Le locuteur évoque deux images d'Épinal (des gravures sur bois, très souvent coloriées, de qualité ordinaire) qui ont nourri son imagination d'enfant : l'une représente Napoléon III « terrassant l'Anarchie », c'est-à-dire réprimant tout désordre politique ou social ; l'autre un lion (est-ce celui de la place de la Seigneurie, à Florence, qui pose pacifiquement la patte sur un bouclier orné d'une fleur de lys ?). D'où l'ironie de l'adulte à l'égard de sa naïveté d'antan et la moquerie qui incite Verlaine à imiter les niaises invocations de François Coppée, comme celle qui termine Promenades et Intérieurs (XV) déjà citée : « Ma mère, sois bénie entre toutes les femmes ! »

« Épilogue » f12ro

Ce titre renvoie au dernier dizain de Promenades et Intérieurs (XXXIX), de François Coppée :

J'écris ces vers ainsi que de simples bluettes,

Pour moi, pour le plaisir ; et ce sont des fleurettes

Que peut-être il valait bien mieux ne pas cueillir ?

À François Coppée qui prétend composer une œuvre destinée à des plaisirs sans conséquence, Léon Valade, le faisant parler à la première personne, rappelle ses prises de position politiques et moralisantes : tantôt paternalistes (La Grève des forgerons, en 1869, au théâtre de l'Odéon), tantôt hostiles aux revendications sociales et aux communards, soldats factieux qui, à l'en croire, ont fomenté « L'émeute parricide et folle au drapeau rouge » (Fais ce que dois, pièce en un acte représentée dans le même théâtre le 21 octobre 1871). C'est ainsi que, dans le poème, des références sont socialement ou politiquement marquées, comme celle de la maison Caussinus qui métallise des objets décoratifs pour sa clientèle bourgeoise, ou l'illustrateur Guido Gonin qui a publié « Une mauvaise vision » sur une double page de L'Esprit follet (7 octobre 1871) : sa gravure représente un prolétaire incendiaire dont la bannière, INTERNATIONALE, se transforme en hydre menaçant de ses trois gueules une femme endormie figurant la France.

« Exil » f12ro

Ces six alexandrins peuvent intriguer à la première lecture. Rimbaud les attribue de façon apocryphe à l'empereur déchu Napoléon III, qui s'adresse à son médecin, son « cher [Henri] Conneau ». L'évocation du « vent que les enfants nomment Bari-barou », sur lequel il faudrait « pousser le verrou », laisse deviner une allusion à des flatulences.
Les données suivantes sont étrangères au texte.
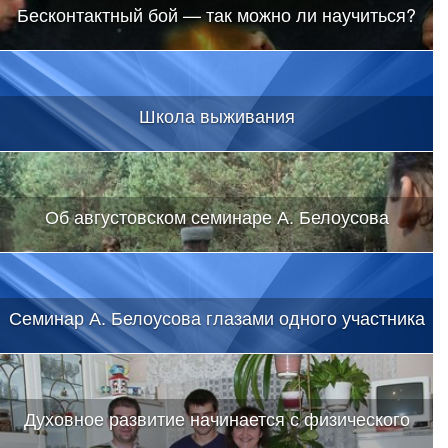
Бесконтактный бой — так можно ли научиться?
Школа выживания
Об августовском семинаре А. Белоусова
Семинар А. Белоусова глазами одного участника
Духовное развитие начинается с физического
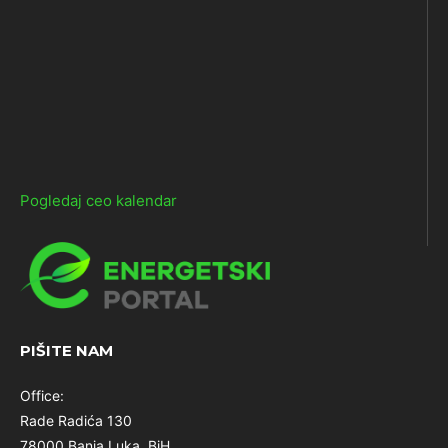
Pogledaj ceo kalendar
PIŠITE NAM
Office:
Rade Radića 130
78000 Banja Luka, BiH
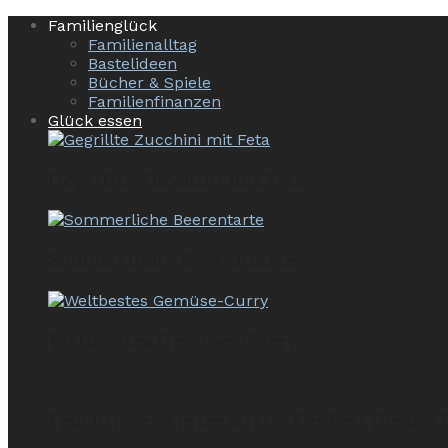
Familienglück
Familienalltag
Bastelideen
Bücher & Spiele
Familienfinanzen
Glück essen
Gegrillte Zucchini mit Feta
Sommerliche Beerentarte
Weltbestes Gemüse-Curry
Fruchtiger Wintersalat – Ein Fest für die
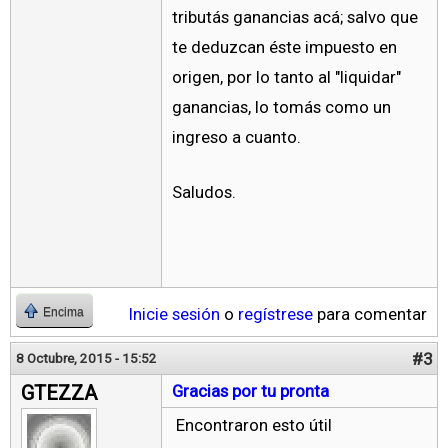
tributás ganancias acá; salvo que
te deduzcan éste impuesto en
origen, por lo tanto al "liquidar"
ganancias, lo tomás como un
ingreso a cuanto.
Saludos.
Inicie sesión
o
regístrese
para comentar
Encima
#3
8 Octubre, 2015 - 15:52
GTEZZA
Gracias por tu pronta
Encontraron esto útil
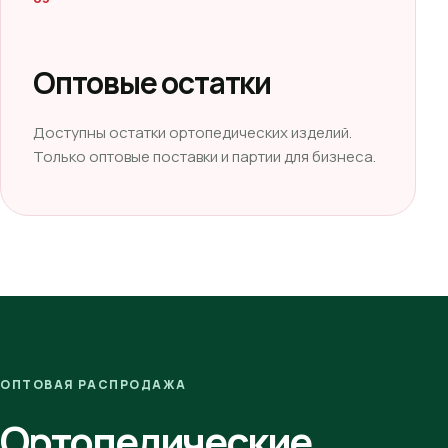
Оптовые остатки
Доступны остатки ортопедических изделий.
Только оптовые поставки и партии для бизнеса.
ОПТОВАЯ РАСПРОДАЖА
Ортопедические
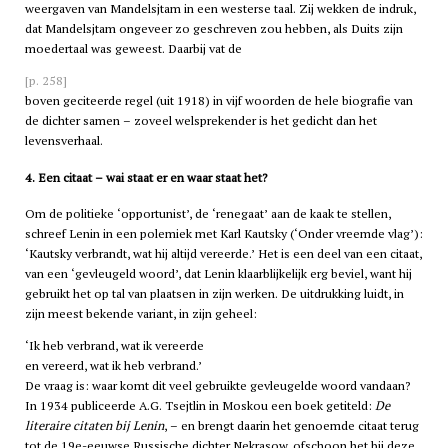
weergaven van Mandelsjtam in een westerse taal. Zij wekken de indruk,
dat Mandelsjtam ongeveer zo geschreven zou hebben, als Duits zijn
moedertaal was geweest. Daarbij vat de
[p. 258]
boven geciteerde regel (uit 1918) in vijf woorden de hele biografie van
de dichter samen – zoveel welsprekender is het gedicht dan het
levensverhaal.
4. Een citaat – wai staat er en waar staat het?
Om de politieke ‘opportunist’, de ‘renegaat’ aan de kaak te stellen,
schreef Lenin in een polemiek met Karl Kautsky (‘Onder vreemde vlag’):
‘Kautsky verbrandt, wat hij altijd vereerde.’ Het is een deel van een citaat,
van een ‘gevleugeld woord’, dat Lenin klaarblijkelijk erg beviel, want hij
gebruikt het op tal van plaatsen in zijn werken. De uitdrukking luidt, in
zijn meest bekende variant, in zijn geheel:
‘Ik heb verbrand, wat ik vereerde
en vereerd, wat ik heb verbrand.’
De vraag is: waar komt dit veel gebruikte gevleugelde woord vandaan?
In 1934 publiceerde A.G. Tsejtlin in Moskou een boek getiteld:
De
literaire citaten bij Lenin
, – en brengt daarin het genoemde citaat terug
tot de 19e-eeuwse Russische dichter Nekrasow, ofschoon het bij deze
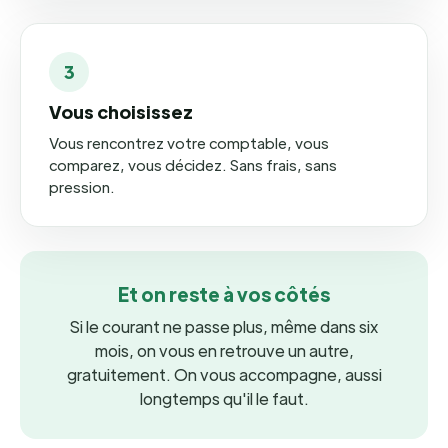
3
Vous choisissez
Vous rencontrez votre comptable, vous
comparez, vous décidez. Sans frais, sans
pression.
Et on reste à vos côtés
Si le courant ne passe plus, même dans six
mois, on vous en retrouve un autre,
gratuitement. On vous accompagne, aussi
longtemps qu'il le faut.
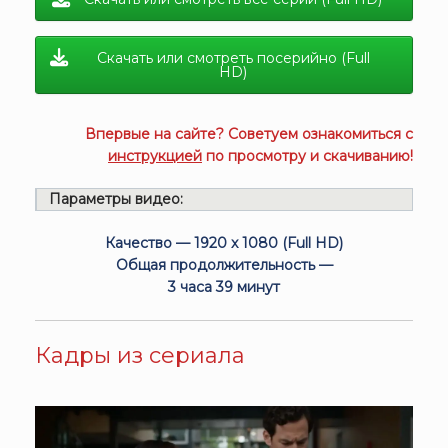
Скачать или смотреть посерийно (Full
HD)
Впервые на сайте? Советуем ознакомиться с
инструкцией
по просмотру и скачиванию!
Параметры видео:
Качество — 1920 x 1080 (Full HD)
Общая продолжительность —
3 часа 39 минут
Кадры из сериала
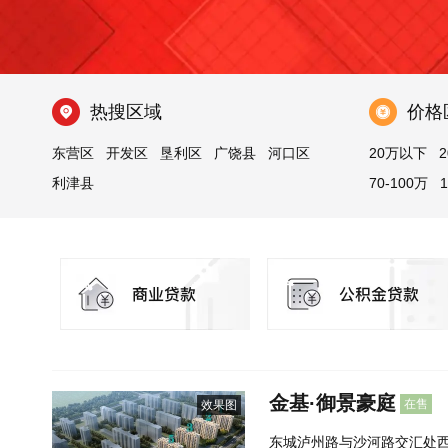
热搜区域
价格
东营区
开发区
垦利区
广饶县
河口区
20万以下
2
利津县
70-100万
金基·御景豪庭
在售
效果图
东城泸州路与沙河路交汇处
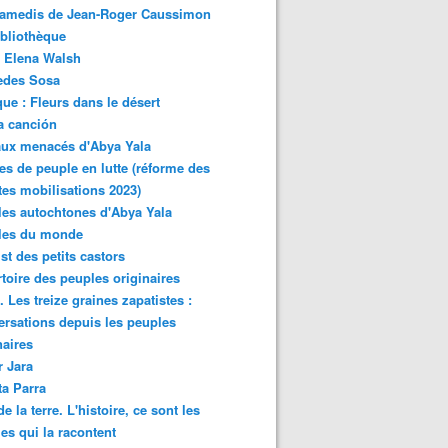
samedis de Jean-Roger Caussimon
bliothèque
 Elena Walsh
edes Sosa
ue : Fleurs dans le désert
a canción
aux menacés d'Abya Yala
es de peuple en lutte (réforme des
ites mobilisations 2023)
es autochtones d'Abya Yala
les du monde
ist des petits castors
toire des peuples originaires
 Les treize graines zapatistes :
rsations depuis les peuples
naires
r Jara
ta Parra
de la terre. L'histoire, ce sont les
es qui la racontent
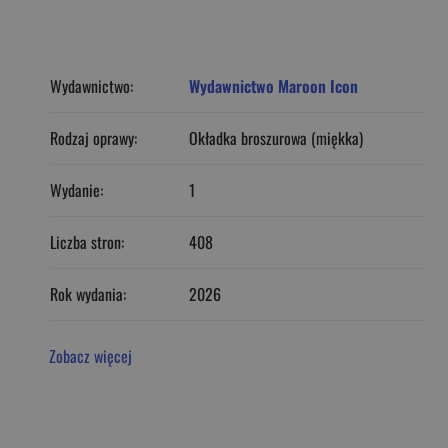
Wydawnictwo:
Wydawnictwo Maroon Icon
Rodzaj oprawy:
Okładka broszurowa (miękka)
Wydanie:
1
Liczba stron:
408
Rok wydania:
2026
Zobacz więcej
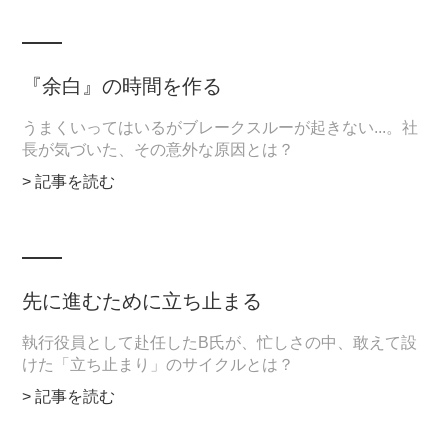
『余白』の時間を作る
うまくいってはいるがブレークスルーが起きない...。社
長が気づいた、その意外な原因とは？
> 記事を読む
先に進むために立ち止まる
執行役員として赴任したB氏が、忙しさの中、敢えて設
けた「立ち止まり」のサイクルとは？
> 記事を読む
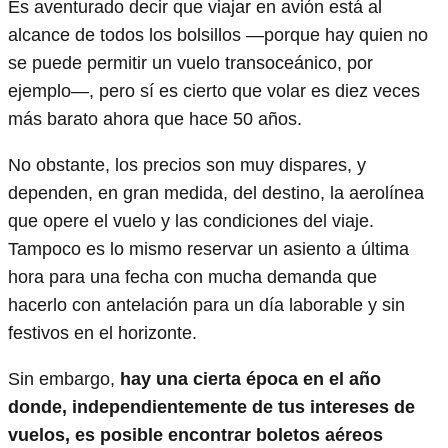
Es aventurado decir que viajar en avión está al
alcance de todos los bolsillos —porque hay quien no
se puede permitir un vuelo transoceánico, por
ejemplo—, pero sí es cierto que volar es diez veces
más barato ahora que hace 50 años.
No obstante, los precios son muy dispares, y
dependen, en gran medida, del destino, la aerolínea
que opere el vuelo y las condiciones del viaje.
Tampoco es lo mismo reservar un asiento a última
hora para una fecha con mucha demanda que
hacerlo con antelación para un día laborable y sin
festivos en el horizonte.
Sin embargo,
hay una cierta época en el año
donde, independientemente de tus intereses de
vuelos, es posible encontrar boletos aéreos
Le « Petit Ramponneau », auquel Napoléon III semble regretter qu'on se soit plus intéressé qu'à son « oncle vainqueur », rappelle le marchand de vin Jean Ramponneau, immortalisé par Louis Sébastien Mercier (Tableau de Paris) et par une chanson antibourgeoise que Victor Hugo place dans la bouche de Gavroche (« Je fais la chansonnette,/ Faites le rigodon,/ Ramponneau, Ramponnette, don !/ Ramponneau, Ramponnette ! »). La rue Ramponneau, dans le quartier de Belleville, fut le dernier bastion défendu par les communards, lors de la Semaine sanglante.

« J'entre dans l'antre… » f12ro

Cette notule signée par l'inconnu J. M. témoigne du délitement du Cercle, trop désordonné pour maintenir un horaire de réunions strict.

« L'Angelot maudit » f12vo

Ce poème tourne en dérision Louis Ratisbonne, que Rimbaud égratigne indirectement dans « Jeune goinfre » et qui sera parodié à deux reprises par Raoul Ponchon (« La grande sœur pissait… », et « Un monsieur, une madame et un bébé »). Outre le rire scatologique inhérent aux mésaventures de cet « Angelot » malade d'avoir consommé trop de « jujube » laxative, on peut deviner une pique visant Verlaine : le quatrième vers rappelle la clausule de « L'heure du berger » dans les Poëmessaturniens (« Blanche, Vénus émerge et c'est la nuit »). Il contient également une évocation de la rue Blanche, où Verlaine avait étudié au collège Chaptal. L'Angelot malade serait-il un avatar du « Jeune goinfre » ?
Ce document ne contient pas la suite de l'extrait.